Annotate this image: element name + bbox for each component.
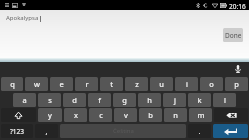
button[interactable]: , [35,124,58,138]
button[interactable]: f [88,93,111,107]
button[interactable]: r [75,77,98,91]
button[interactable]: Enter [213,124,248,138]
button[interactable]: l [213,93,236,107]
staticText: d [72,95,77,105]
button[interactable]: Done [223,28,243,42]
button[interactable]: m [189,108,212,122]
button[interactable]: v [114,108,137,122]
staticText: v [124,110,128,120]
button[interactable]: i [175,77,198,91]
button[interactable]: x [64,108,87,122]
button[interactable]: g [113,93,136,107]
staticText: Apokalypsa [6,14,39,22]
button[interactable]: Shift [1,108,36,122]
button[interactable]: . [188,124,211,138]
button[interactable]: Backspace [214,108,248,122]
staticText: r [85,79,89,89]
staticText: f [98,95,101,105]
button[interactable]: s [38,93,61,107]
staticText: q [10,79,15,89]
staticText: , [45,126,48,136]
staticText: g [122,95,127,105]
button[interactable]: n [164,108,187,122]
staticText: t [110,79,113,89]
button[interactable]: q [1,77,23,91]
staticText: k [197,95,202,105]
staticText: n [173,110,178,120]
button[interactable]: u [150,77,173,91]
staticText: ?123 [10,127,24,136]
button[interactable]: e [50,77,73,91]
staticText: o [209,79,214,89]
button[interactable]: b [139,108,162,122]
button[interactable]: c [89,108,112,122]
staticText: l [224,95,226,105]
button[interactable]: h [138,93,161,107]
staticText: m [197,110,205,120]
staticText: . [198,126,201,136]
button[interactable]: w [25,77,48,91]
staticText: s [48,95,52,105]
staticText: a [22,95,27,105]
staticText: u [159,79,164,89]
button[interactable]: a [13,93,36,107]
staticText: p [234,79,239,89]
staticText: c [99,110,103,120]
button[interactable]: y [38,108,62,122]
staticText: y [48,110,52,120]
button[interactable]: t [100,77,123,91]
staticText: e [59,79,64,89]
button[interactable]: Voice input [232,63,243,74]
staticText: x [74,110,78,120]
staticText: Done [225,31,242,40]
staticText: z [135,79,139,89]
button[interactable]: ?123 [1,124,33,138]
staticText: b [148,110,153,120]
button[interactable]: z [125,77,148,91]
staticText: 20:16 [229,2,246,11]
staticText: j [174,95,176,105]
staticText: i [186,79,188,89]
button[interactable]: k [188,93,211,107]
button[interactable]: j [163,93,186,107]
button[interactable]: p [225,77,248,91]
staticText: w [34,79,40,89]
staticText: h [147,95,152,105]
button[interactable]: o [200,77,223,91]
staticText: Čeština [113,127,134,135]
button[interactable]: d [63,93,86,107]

◇ ◇ ◇ ◇ ◇ ◇ ◇

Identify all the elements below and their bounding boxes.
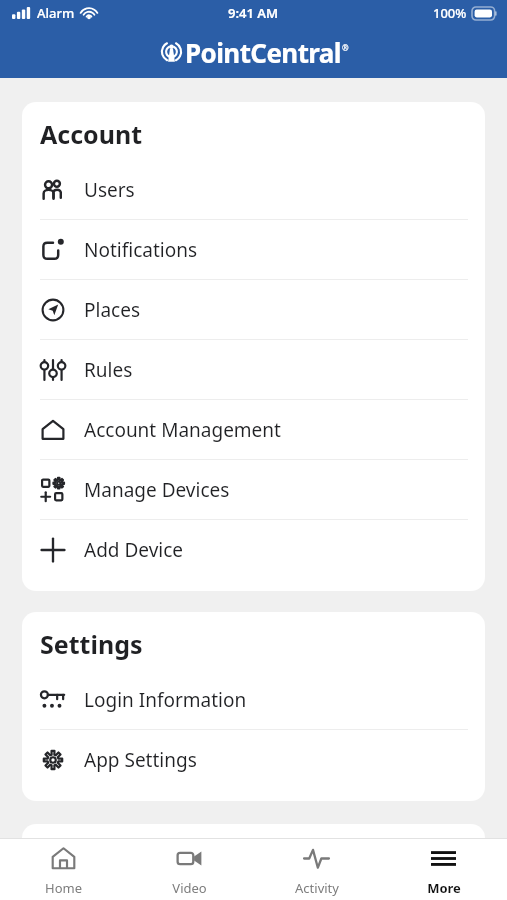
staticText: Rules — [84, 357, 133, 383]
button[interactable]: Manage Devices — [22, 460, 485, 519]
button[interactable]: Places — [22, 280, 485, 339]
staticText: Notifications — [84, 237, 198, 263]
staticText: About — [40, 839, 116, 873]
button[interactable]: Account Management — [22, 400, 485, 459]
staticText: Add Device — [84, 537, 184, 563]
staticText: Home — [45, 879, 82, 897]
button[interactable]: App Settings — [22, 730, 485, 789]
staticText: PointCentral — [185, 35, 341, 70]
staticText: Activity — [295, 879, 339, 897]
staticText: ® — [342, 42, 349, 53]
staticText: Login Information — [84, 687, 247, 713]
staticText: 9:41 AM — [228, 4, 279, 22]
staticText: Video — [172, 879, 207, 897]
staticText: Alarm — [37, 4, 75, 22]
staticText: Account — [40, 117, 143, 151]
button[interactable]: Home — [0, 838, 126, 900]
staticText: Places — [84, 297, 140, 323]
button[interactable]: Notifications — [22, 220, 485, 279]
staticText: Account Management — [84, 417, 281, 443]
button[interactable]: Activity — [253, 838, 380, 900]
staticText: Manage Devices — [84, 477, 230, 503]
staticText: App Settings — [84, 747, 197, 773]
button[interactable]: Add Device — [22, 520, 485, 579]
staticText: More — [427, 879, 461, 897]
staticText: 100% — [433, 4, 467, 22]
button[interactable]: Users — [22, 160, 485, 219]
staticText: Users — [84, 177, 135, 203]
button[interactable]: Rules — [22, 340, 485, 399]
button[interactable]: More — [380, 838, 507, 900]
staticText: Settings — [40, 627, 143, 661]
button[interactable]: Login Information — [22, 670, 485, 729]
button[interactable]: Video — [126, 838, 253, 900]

◇ ◇ ◇ ◇ ◇ ◇ ◇

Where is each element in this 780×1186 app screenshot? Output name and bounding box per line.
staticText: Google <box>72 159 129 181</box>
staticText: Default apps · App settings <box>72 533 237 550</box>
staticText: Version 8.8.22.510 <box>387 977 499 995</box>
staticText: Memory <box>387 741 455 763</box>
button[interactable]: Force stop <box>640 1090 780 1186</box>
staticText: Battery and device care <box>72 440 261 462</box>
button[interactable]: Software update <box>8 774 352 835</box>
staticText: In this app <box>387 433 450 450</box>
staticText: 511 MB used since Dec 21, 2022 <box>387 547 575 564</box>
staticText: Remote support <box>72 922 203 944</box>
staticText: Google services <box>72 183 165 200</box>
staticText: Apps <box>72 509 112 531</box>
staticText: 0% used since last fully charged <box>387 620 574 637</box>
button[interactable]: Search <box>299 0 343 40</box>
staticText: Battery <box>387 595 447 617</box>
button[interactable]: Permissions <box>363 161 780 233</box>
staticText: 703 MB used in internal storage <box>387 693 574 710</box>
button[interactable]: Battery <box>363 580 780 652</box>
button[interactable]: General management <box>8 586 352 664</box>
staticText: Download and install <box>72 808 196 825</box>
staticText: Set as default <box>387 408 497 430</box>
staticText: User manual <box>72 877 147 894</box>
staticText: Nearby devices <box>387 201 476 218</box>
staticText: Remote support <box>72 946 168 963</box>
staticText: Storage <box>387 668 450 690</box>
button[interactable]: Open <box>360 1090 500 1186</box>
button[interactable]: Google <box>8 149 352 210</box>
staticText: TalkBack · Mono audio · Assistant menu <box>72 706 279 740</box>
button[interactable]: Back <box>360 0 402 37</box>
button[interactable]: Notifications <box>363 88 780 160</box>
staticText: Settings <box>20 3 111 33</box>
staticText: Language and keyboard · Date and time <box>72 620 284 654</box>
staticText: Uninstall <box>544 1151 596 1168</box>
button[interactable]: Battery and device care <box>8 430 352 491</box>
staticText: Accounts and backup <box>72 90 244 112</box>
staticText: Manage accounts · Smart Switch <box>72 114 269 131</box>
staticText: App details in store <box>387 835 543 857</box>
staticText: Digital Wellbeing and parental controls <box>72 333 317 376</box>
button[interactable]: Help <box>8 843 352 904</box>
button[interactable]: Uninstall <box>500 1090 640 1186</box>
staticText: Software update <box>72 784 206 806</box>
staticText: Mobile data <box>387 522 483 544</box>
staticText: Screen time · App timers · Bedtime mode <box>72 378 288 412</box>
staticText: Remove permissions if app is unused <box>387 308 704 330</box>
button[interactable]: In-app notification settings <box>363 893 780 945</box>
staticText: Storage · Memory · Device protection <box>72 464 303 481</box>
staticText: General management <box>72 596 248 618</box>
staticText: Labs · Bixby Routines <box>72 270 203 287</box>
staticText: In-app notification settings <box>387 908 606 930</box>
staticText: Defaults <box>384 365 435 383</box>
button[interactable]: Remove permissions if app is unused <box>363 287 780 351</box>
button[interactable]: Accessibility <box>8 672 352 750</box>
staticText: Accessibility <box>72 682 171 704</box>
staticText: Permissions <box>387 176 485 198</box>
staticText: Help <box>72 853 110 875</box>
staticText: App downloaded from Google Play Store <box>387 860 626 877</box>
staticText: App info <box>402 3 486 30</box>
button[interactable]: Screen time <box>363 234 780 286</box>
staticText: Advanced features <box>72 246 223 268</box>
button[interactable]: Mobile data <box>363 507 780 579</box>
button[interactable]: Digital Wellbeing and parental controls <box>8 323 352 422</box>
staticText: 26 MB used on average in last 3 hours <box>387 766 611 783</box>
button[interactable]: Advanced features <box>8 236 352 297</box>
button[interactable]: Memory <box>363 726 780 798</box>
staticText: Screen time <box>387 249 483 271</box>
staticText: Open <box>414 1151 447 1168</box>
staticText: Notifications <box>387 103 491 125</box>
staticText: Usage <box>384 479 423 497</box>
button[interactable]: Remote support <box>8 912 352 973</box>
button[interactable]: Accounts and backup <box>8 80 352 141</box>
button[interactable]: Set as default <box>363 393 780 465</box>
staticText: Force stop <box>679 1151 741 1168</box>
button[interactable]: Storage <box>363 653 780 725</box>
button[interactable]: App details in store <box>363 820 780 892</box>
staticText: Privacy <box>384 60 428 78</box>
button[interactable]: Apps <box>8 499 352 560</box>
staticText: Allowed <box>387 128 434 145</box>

◇ ◇ ◇ ◇ ◇ ◇ ◇

Prompt: Lines holding the string "Remove" are the answer; copy each one from the listing above.

Exercise output:
staticText: Remove permissions if app is unused <box>387 308 704 330</box>
button[interactable]: Remove permissions if app is unused <box>363 287 780 351</box>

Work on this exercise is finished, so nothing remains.